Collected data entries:
---+---

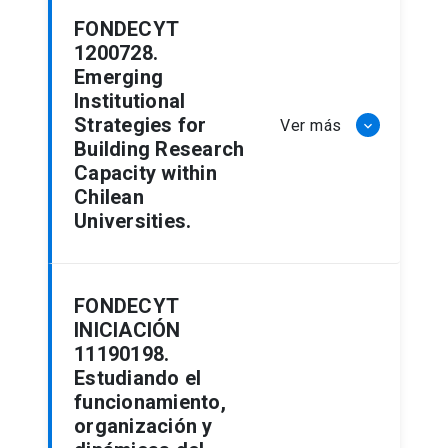
FONDECYT
1200728.
Emerging
Institutional
Strategies for
Ver más
keyboard_arrow_down
Building Research
Capacity within
Chilean
Universities.
FONDECYT
INICIACIÓN
11190198.
Estudiando el
funcionamiento,
organización y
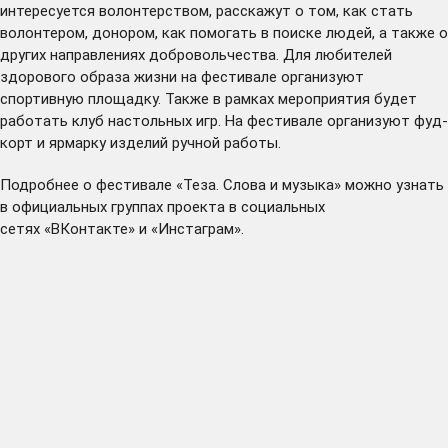
интересуется волонтерством, расскажут о том, как стать
волонтером, донором, как помогать в поиске людей, а также о
других направлениях добровольчества. Для любителей
здорового образа жизни на фестивале организуют
спортивную площадку. Также в рамках мероприятия будет
работать клуб настольных игр. На фестивале организуют фуд-
корт и ярмарку изделий ручной работы.
Подробнее о фестивале «Теза. Слова и музыка» можно узнать
в официальных группах проекта в социальных
сетях
«ВКонтакте»
и
«Инстаграм»
.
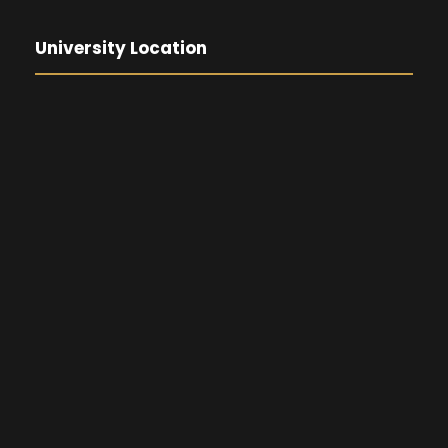
University Location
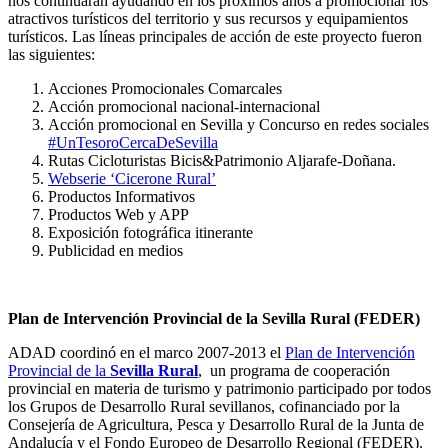
nos continuarán ayudando en los próximos años a promocionar los
atractivos turísticos del territorio y sus recursos y equipamientos
turísticos. Las líneas principales de acción de este proyecto fueron
las siguientes:
Acciones Promocionales Comarcales
Acción promocional nacional-internacional
Acción promocional en Sevilla y Concurso en redes sociales
#UnTesoroCercaDeSevilla
Rutas Cicloturistas Bicis&Patrimonio Aljarafe-Doñana.
Webserie ‘Cicerone Rural’
Productos Informativos
Productos Web y APP
Exposición fotográfica itinerante
Publicidad en medios
Plan de Intervención Provincial de la Sevilla Rural (FEDER)
ADAD coordinó en el marco 2007-2013 el
Plan de Intervención
Provincial de la
Sevilla Rural
, un programa de cooperación
provincial en materia de turismo y patrimonio participado por todos
los Grupos de Desarrollo Rural sevillanos, cofinanciado por la
Consejería de Agricultura, Pesca y Desarrollo Rural de la Junta de
Andalucía y el Fondo Europeo de Desarrollo Regional (FEDER).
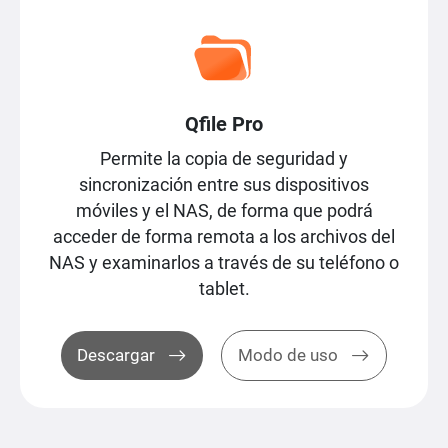
Qfile Pro
Permite la copia de seguridad y
sincronización entre sus dispositivos
móviles y el NAS, de forma que podrá
acceder de forma remota a los archivos del
NAS y examinarlos a través de su teléfono o
tablet.
Descargar
Modo de uso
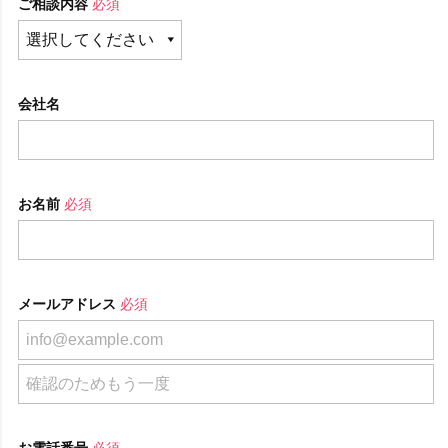
ご相談内容
必須
会社名
お名前
必須
メールアドレス
必須
お電話番号
必須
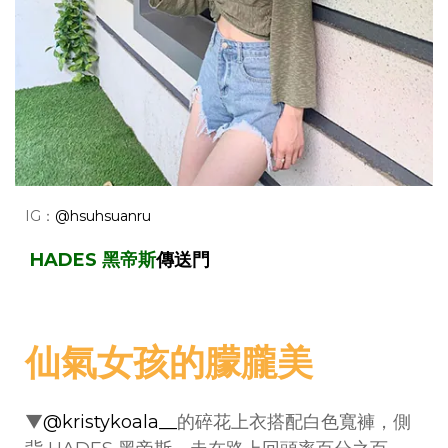
IG：
@hsuhsuanru
HADES 黑帝斯
傳送門
仙氣女孩的朦朧美
▼
@kristykoala__
的碎花上衣搭配白色寬褲，側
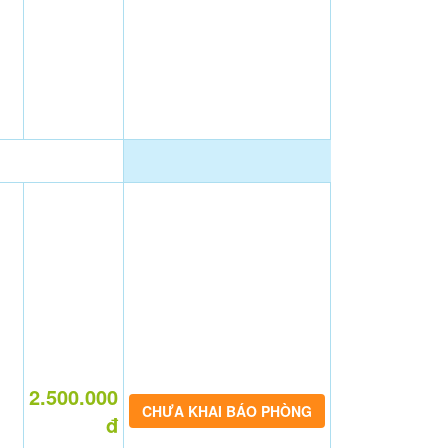
2.500.000
CHƯA KHAI BÁO PHÒNG
đ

---+---

Please repeat the data above exactly as it appears, pictures excluded.

▶ **WRITTEN RESPONSE**:
FONDECYT
1200728.
Emerging
Institutional
Strategies for
Ver más
keyboard_arrow_down
Building Research
Capacity within
Chilean
Universities.
FONDECYT
INICIACIÓN
11190198.
Estudiando el
funcionamiento,
organización y
интересуется волонтерством, расскажут о том, как стать
волонтером, донором, как помогать в поиске людей, а также о
других направлениях добровольчества. Для любителей
здорового образа жизни на фестивале организуют
спортивную площадку. Также в рамках мероприятия будет
работать клуб настольных игр. На фестивале организуют фуд-
корт и ярмарку изделий ручной работы.
Подробнее о фестивале «Теза. Слова и музыка» можно узнать
в официальных группах проекта в социальных
сетях
«ВКонтакте»
и
«Инстаграм»
.
University Location
nos continuarán ayudando en los próximos años a promocionar los
atractivos turísticos del territorio y sus recursos y equipamientos
turísticos. Las líneas principales de acción de este proyecto fueron
las siguientes:
Acciones Promocionales Comarcales
Acción promocional nacional-internacional
Acción promocional en Sevilla y Concurso en redes sociales
#UnTesoroCercaDeSevilla
Rutas Cicloturistas Bicis&Patrimonio Aljarafe-Doñana.
Webserie ‘Cicerone Rural’
Productos Informativos
Productos Web y APP
Exposición fotográfica itinerante
Publicidad en medios
Plan de Intervención Provincial de la Sevilla Rural (FEDER)
ADAD coordinó en el marco 2007-2013 el
Plan de Intervención
Provincial de la
Sevilla Rural
, un programa de cooperación
provincial en materia de turismo y patrimonio participado por todos
los Grupos de Desarrollo Rural sevillanos, cofinanciado por la
Consejería de Agricultura, Pesca y Desarrollo Rural de la Junta de
Andalucía y el Fondo Europeo de Desarrollo Regional (FEDER).
Qfile Pro
Permite la copia de seguridad y
sincronización entre sus dispositivos
móviles y el NAS, de forma que podrá
acceder de forma remota a los archivos del
NAS y examinarlos a través de su teléfono o
tablet.
Descargar
Modo de uso
ご相談内容
必須
会社名
お名前
必須
メールアドレス
必須
お電話番号
必須
IG：
@hsuhsuanru
HADES 黑帝斯
傳送門
仙氣女孩的朦朧美
▼
@kristykoala__
的碎花上衣搭配白色寬褲，側
2.500.000
CHƯA KHAI BÁO PHÒNG
đ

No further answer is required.